Automatic extraction of information about semantic relationships from a pool of documents with a neural system

The present invention relates to a method for the automated generation and / or recognition of context information in plain text files by means of a computer using a neural network, wherein the neural network is structured in several levels, so-called layers.

Numerous methods for the automated classification of texts are known from the prior art. The existing procedures each relate to individual words, each word being related to its textual environment. This achieves basic forms of a context analysis.

However, the common methods have the disadvantage that the semantic relations between different words are generally unknown. Although there is tabular knowledge about related word forms and synonyms. However, because of the large number of possible pair relationships between words, this knowledge remains incomplete, as it could not previously be generated by an automated mass-based method.

A particular problem arises from specialized language areas. On the one hand, these are cultural-cultural or temporal or spatial, for example in dialects. Of particular importance are the subject-specific languages of the different specialists. Since so far lacks the ability to adapt the systems for automatic context analysis in a simple way to specific linguistic spaces, their function remains severely limited.

The object of the invention is therefore to provide a method with which, in a simple and advantageous manner, using a neural network, a pool with formalized basic knowledge about meaning relations between different words, i. a so-called "association knowledge" is generated.

This object is achieved by a method having the features according to claim 1.

The inventive method for the automated generation and / or recognition of context information in plain text files by means of a computer using a neural network, wherein the neural network is structured in several levels, comprises the following steps:

- supplying plain text files with any number of words; in particular to a volume of more than 10 million lines of text and preferably 100 million lines of text,

Assigning individual neurons to words in at least a first level, wherein the assignment of individual neurons to a specific word is done by training and updating using association relations between words of the plain text population and wherein an additional word neuron is created for each new word;

- Assigning individual neurons to at least one group of words by means of synapses in at least one other level, wherein

different words in a respective textual context can be updated by means of new and / or existing association relations generated between these words, and additional synapses are generated in the neural network, wherein the synapses for representing the association relations during training of plaintext are respectively updateable Relevance value is assigned, which defines the strength of the association relation;

- Forming association relations between each word of a unit of a plain text stock and all other words of this text unit by establishing synapse connections between the neurons which are assigned to the respective words from the first and / or further level, where

the newly created and / or association information updated in its relevance value are stored in a temporary memory; and

Storing the association relations and synapse connections to the neurons in the levels and between the levels in a permanent memory after a predeterminable time to form a structured knowledge in a database, in which a search for arbitrary words and corresponding search results by means of the association relations and synapse connections Context is feasible.
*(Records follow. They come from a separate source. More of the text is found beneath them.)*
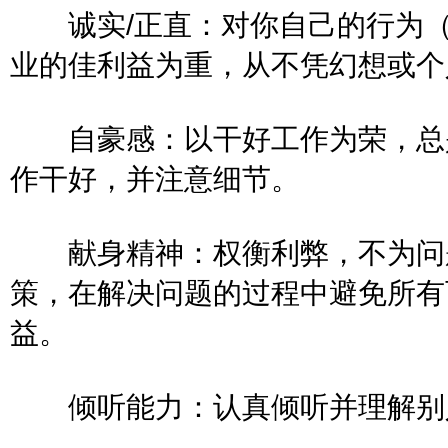
诚实/正直：对你自己的行为（
业的佳利益为重，从不凭幻想
自豪感：以干好工作为荣，总是
作干好，并注意细节。
献身精神：权衡利弊，不为问题
策，在解决问题的过程中避免所有
益。
倾听能力：认真倾听并理解别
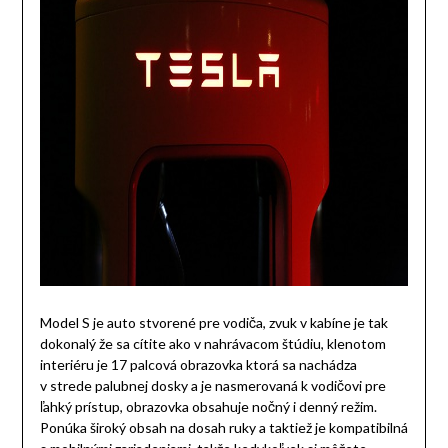
Model S je auto stvorené pre vodiča, zvuk v kabíne je tak
dokonalý že sa cítite ako v nahrávacom štúdiu, klenotom
interiéru je 17 palcová obrazovka ktorá sa nachádza
v strede palubnej dosky a je nasmerovaná k vodičovi pre
ľahký prístup, obrazovka obsahuje nočný i denný režim.
Ponúka široký obsah na dosah ruky a taktiež je kompatibilná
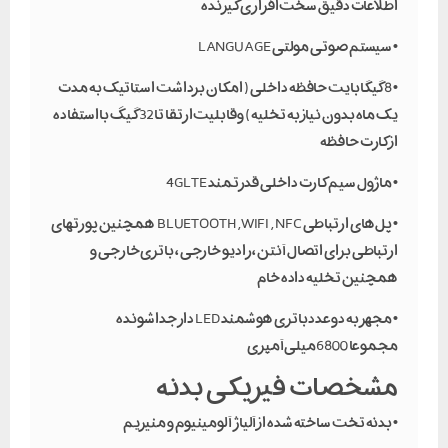
اطلاعات دقیق سخت افزاری گیرنده
• سیستم صوتی مولتی LANGUAGE
• 8 گیگابایت حافظه داخلی ( امکان برداشت استاتیک به مدت
یک ماه بدون نیاز به تخلیه ) وقابلیت ارتقا تا32 گیگ بااستفاده
از کارت حافظه
• ماژول سیم کارت داخلی قدرتمند 4G LTE
• پل های ارتباطی BLUETOOTH ,WIFI , NFC همچنین پورتهای
ارتباطی برای اتصال آنتن ، رادیو خارجی ، باتری خارجی و
همچنین تخلیه داده خام
• مجهز به دوعدد باتری هوشمند LED دار جداشونده
مجموعا 6800میلی آمپری
مشخصات فیزیکی بدنه
• بدنه تخت ساخته شده از آلیاژ آلومینیوم و منیزیم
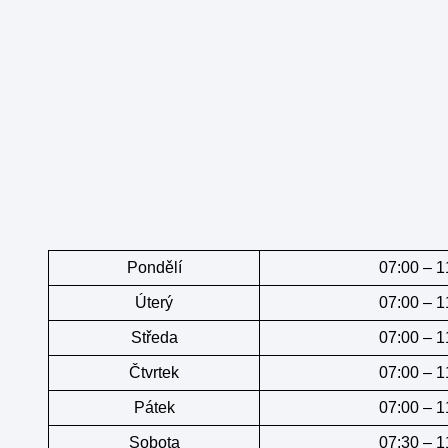
Pondělí
07:00 – 1
Úterý
07:00 – 1
Středa
07:00 – 1
Čtvrtek
07:00 – 1
Pátek
07:00 – 1
Sobota
07:30 – 1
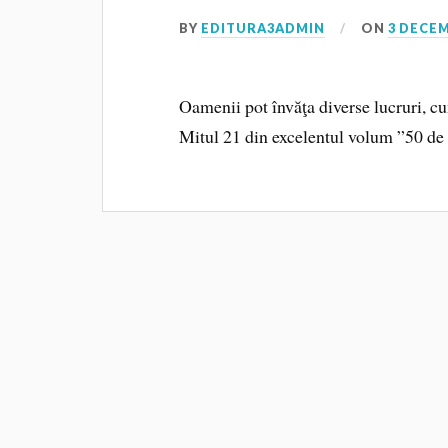
BY
EDITURA3ADMIN
ON
3 DECEM
Oamenii pot învăţa diverse lucruri, cu
Mitul 21 din excelentul volum ”50 de 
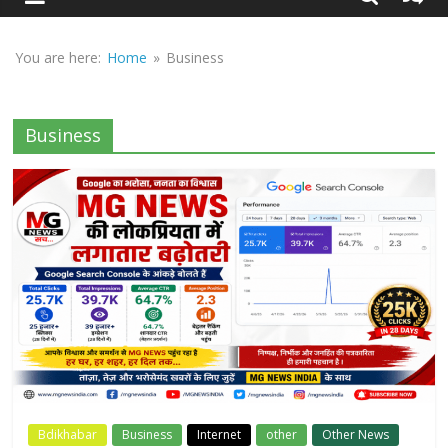
Sirf
Sach
You are here:
Home
»
Business
Business
Bdikhabar
Business
Internet
other
Other News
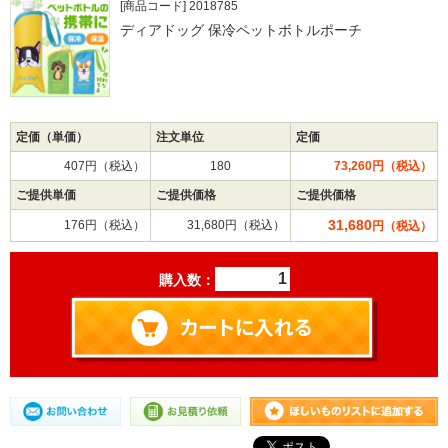
[商品コード] 2018785
ディアドッグ 保冷ペットボトルポーチ
定価（単価）
注文単位
定価
407円（税込）
180
73,260円（税込）
ご提供単価
ご提供価格
ご提供価格
31,680
176円（税込）
31,680円（税込）
円（税込）
購入数：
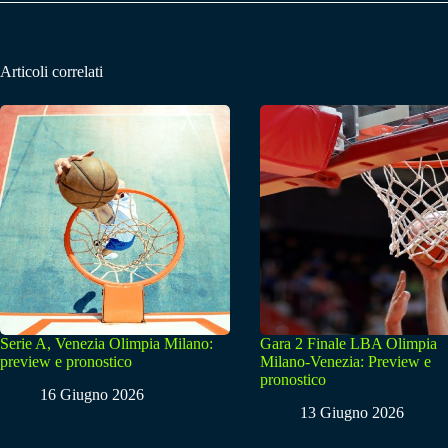
Articoli correlati
Serie A, Venezia Olimpia Milano:
Gara 2 Finale LBA Olimpia
preview e pronostico
Milano-Venezia: Preview e
pronostico
16 Giugno 2026
13 Giugno 2026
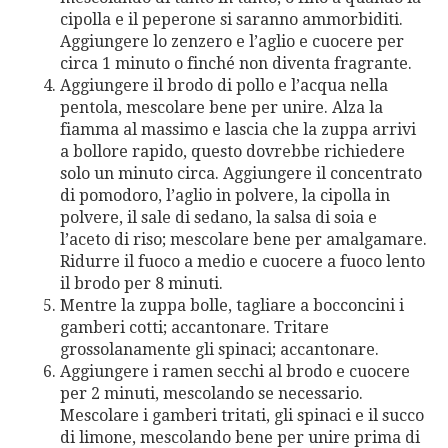
cipolla e il peperone si saranno ammorbiditi.
Aggiungere lo zenzero e l’aglio e cuocere per
circa 1 minuto o finché non diventa fragrante.
Aggiungere il brodo di pollo e l’acqua nella
pentola, mescolare bene per unire. Alza la
fiamma al massimo e lascia che la zuppa arrivi
a bollore rapido, questo dovrebbe richiedere
solo un minuto circa. Aggiungere il concentrato
di pomodoro, l’aglio in polvere, la cipolla in
polvere, il sale di sedano, la salsa di soia e
l’aceto di riso; mescolare bene per amalgamare.
Ridurre il fuoco a medio e cuocere a fuoco lento
il brodo per 8 minuti.
Mentre la zuppa bolle, tagliare a bocconcini i
gamberi cotti; accantonare. Tritare
grossolanamente gli spinaci; accantonare.
Aggiungere i ramen secchi al brodo e cuocere
per 2 minuti, mescolando se necessario.
Mescolare i gamberi tritati, gli spinaci e il succo
di limone, mescolando bene per unire prima di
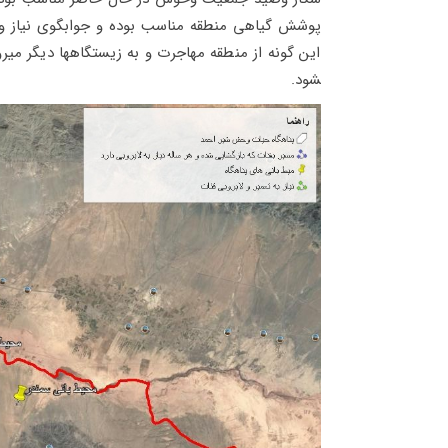
پوشش گیاهی منطقه مناسب بوده و جوابگوی نیاز و
شود.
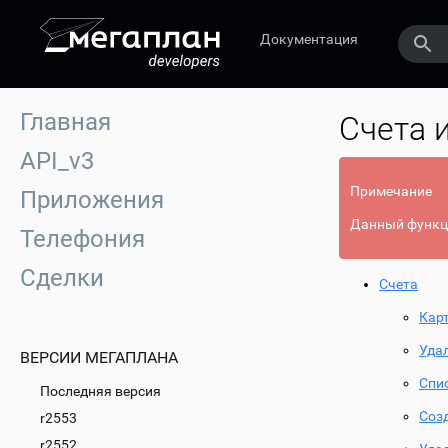
Документация
Главная
Счета 
API_v3
Примечание
Приложения
Данный функци
Телефония
Сделки
Счета
Кар
Уда
ВЕРСИИ МЕГАПЛАНА
Спи
Последняя версия
Соз
r2553
r2552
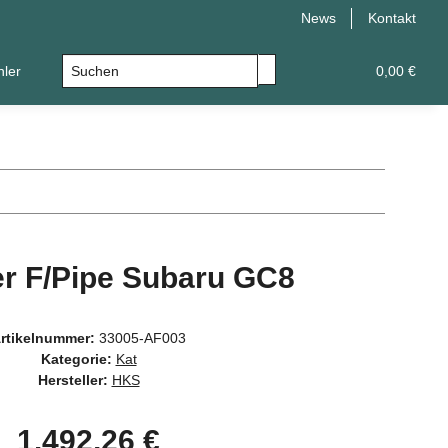
News
Kontakt
hler
Leistungsupgrade
Universal
0,00 €
er F/Pipe Subaru GC8
rtikelnummer:
33005-AF003
Kategorie:
Kat
Hersteller:
HKS
1.492,26 €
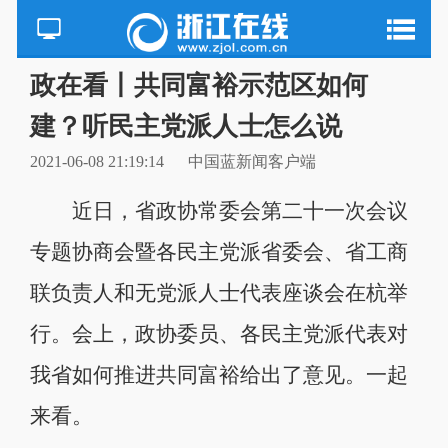
政在看丨共同富裕示范区如何
建？听民主党派人士怎么说
2021-06-08 21:19:14
中国蓝新闻客户端
近日，省政协常委会第二十一次会议
专题协商会暨各民主党派省委会、省工商
联负责人和无党派人士代表座谈会在杭举
行。会上，政协委员、各民主党派代表对
我省如何推进共同富裕给出了意见。一起
来看。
This can advantageously be searched automatically for contexts that are described with synonymous related words. Furthermore, the search for unknown terms is possible. It is also possible to automatically generate taxonomies, ie classification schemes. Existing or generated formalized association knowledge should be extended with the help of special text corpora, so that texts from special language areas can be optimally treated and thus a knowledge base can be created. In addition, text documents should automatically be sorted into different thematic categories. It is also possible to generate statistics based on plain text sources and to place plain text entries in a database grid. For automated translation systems, the appropriate translation may be for an ambiguous word being found. On the device side, the method steps can be carried out on a system whose memory and processing power only low demands must be made.

In particular, the context information is automatically recognized in plain text inventories. This is done using the neural network, where the assignment to the respective context is realized via association relations between different words. Each such word-pair relationship has the meaning: "Word A also comes to mind in word A." The association relations are achieved through the representation of synapses in the neural network, and in the neural network there are neurons in a first level each associated with a particular word. This level of the network is referred to as a "word layer". Whenever a previously unknown word is found during a training process, advantageously another neuron is automatically created in the word layer, which is permanently assigned to this new word.

The association relationships are advantageously generated automatically from the trained texts. This determines which words occur together in a sentence. If the words A and B occur in a sentence, a relationship A - B and a relationship B - A are built up or amplified.

Each association relationship also has a quantitative relevance value that indicates the strength of the coupling between the words. For association relationships with a comparatively high relevance value, the words therefore have a particularly close relationship to one another.

Advantageous embodiments of the invention are the subject of the dependent claims.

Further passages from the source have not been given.